Invited
Two-dimensional infrared femtosecond spectroscopy of ultrafast quantum dynamics with local fields of plasmonic antenna

Studies of molecular structure and its environment using localized vibrational modes as sensitive probes is frequently done with vibrational spectroscopy by observing the shifts of the vibrational frequency and change in the transition lineshape. However, vibrational excitations are often dominated by inhomogeneous broadening, making the corresponding studies extremely challenging. Third-order two dimensional femtosecond vibrational spectroscopy (2DIR) meets these challenges. Here, the spectrum is spread in two dimensions, revealing the correlation between the excitation and detection frequencies. It separates between the inhomogeneous and homogeneous lineshape components, reveals intra- and inter-molecular coupling, and greatly simplifies interpretation of the congested spectra. The waiting time dependence of the vibrational frequency correlations provides direct access to the observables associated with ultrafast dynamics.

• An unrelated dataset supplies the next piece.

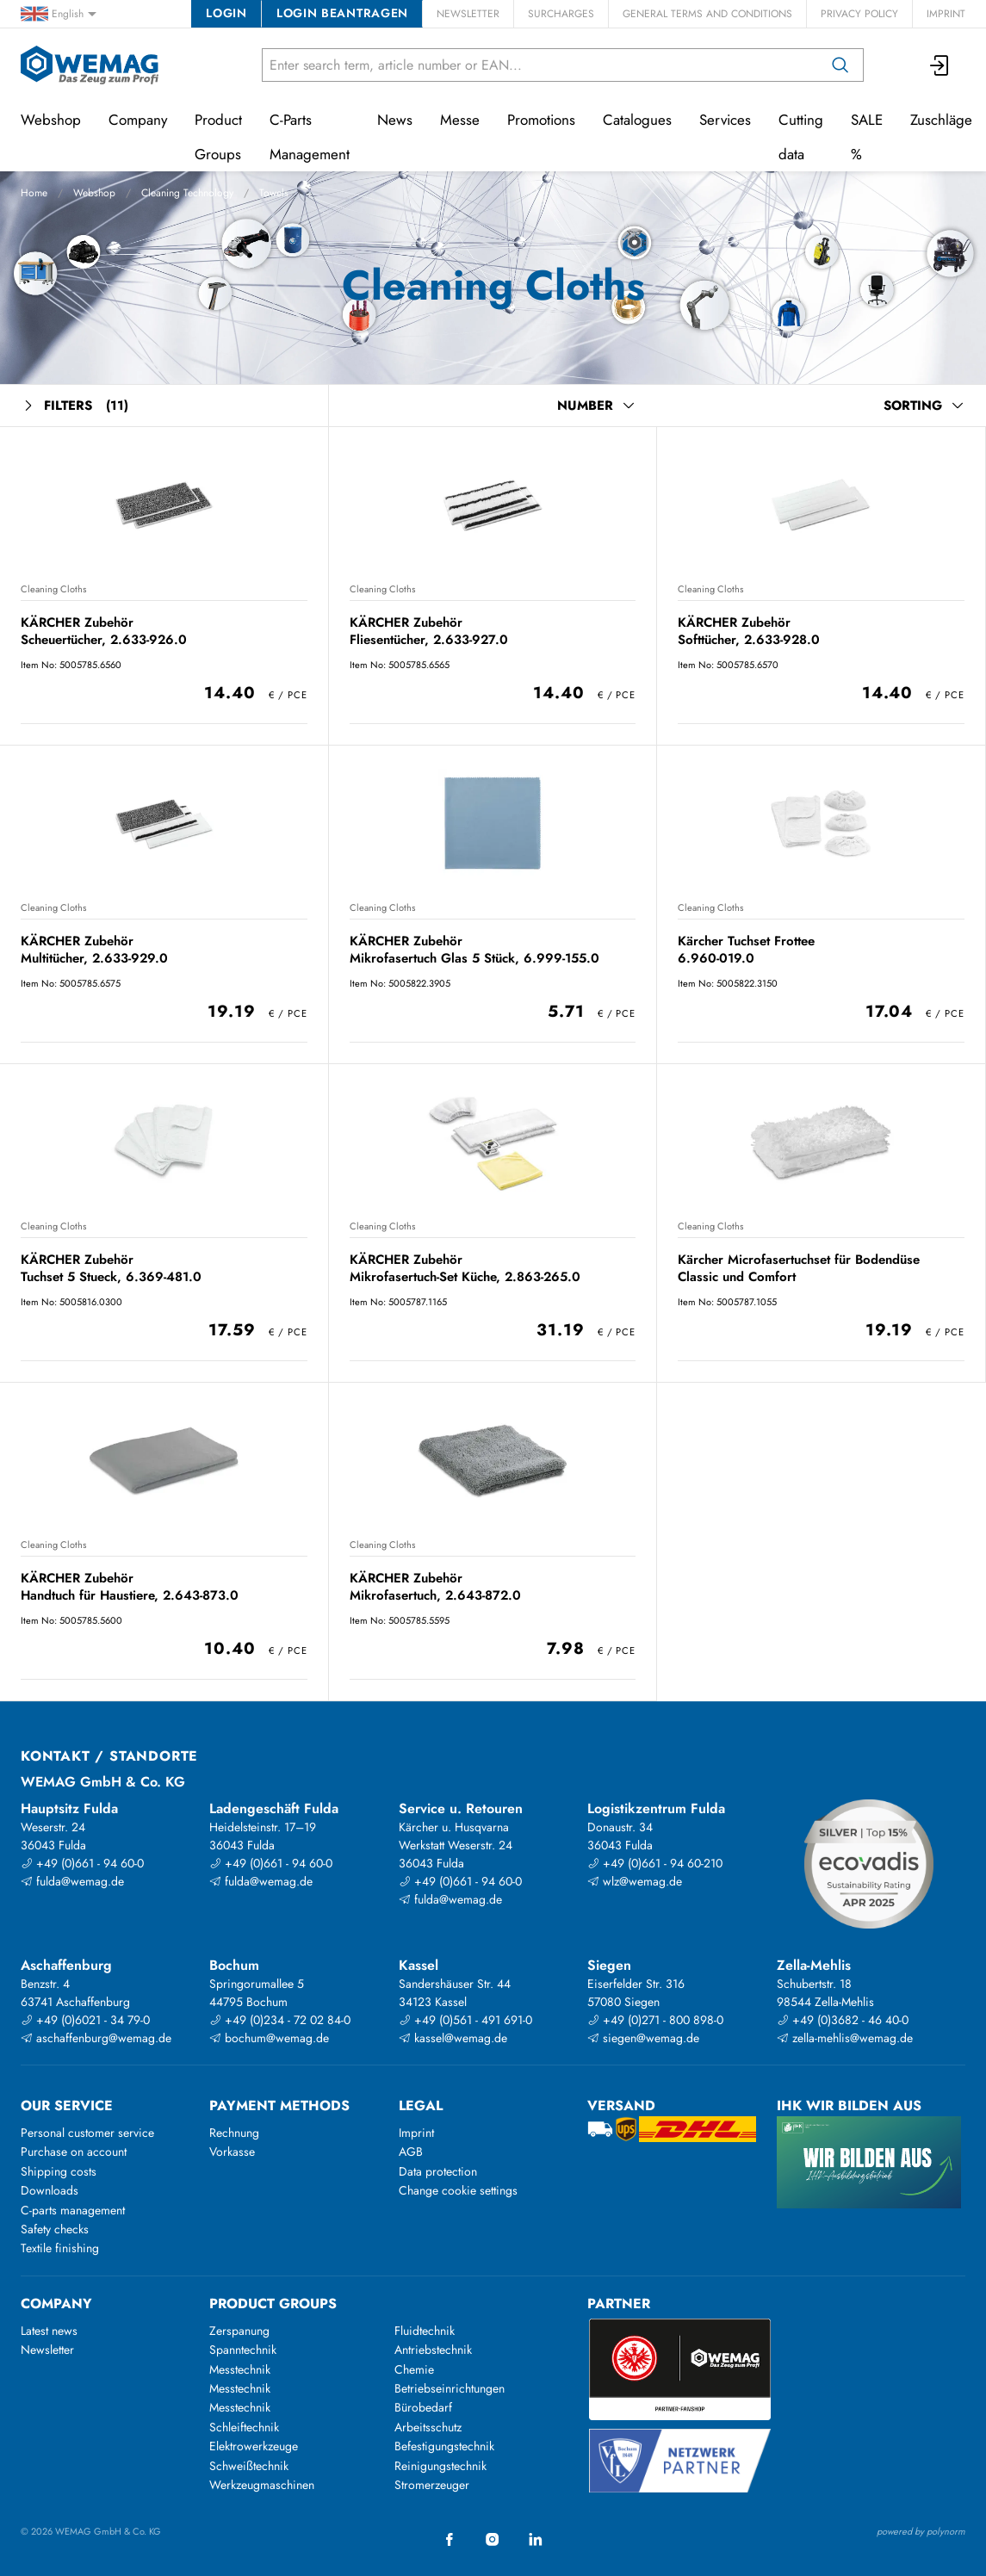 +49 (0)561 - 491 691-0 (465, 2019)
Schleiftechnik (244, 2427)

Another difficulty in vibrational spectroscopy arises from the low transition dipole strengths of vibrational excitations and poor detectivity in the mid-infrared, which limits the applications to those cases, where large amounts of analyte are available. To address this problem, surface enhancement of the signal by the near-fields of noble metal nanostructures supporting localized plasmon resonances in the infrared is used. Here, the nanostructures’ material, size, and shape can be engineered to manipulate the near-fields on the length scale several orders of magnitude below the wavelength of the excitation light.

Surface-enhanced 2DIR allows studies of ultrafast structural dynamics in minute amounts of molecules located within the reach of the enhanced near-fields. 2DIR signal enhancement of up to five orders of magnitude have been observed, whereas the molecular quantum dynamics have not been affected by the interaction with the plasmonic excitation. However, among the consequences of signal amplification are dispersive lineshapes of the vibrational transitions, competition between the near-field coupling and the radiation damping enhancement mechanisms, and lack of polarization selectivity imposed by the surface boundary conditions.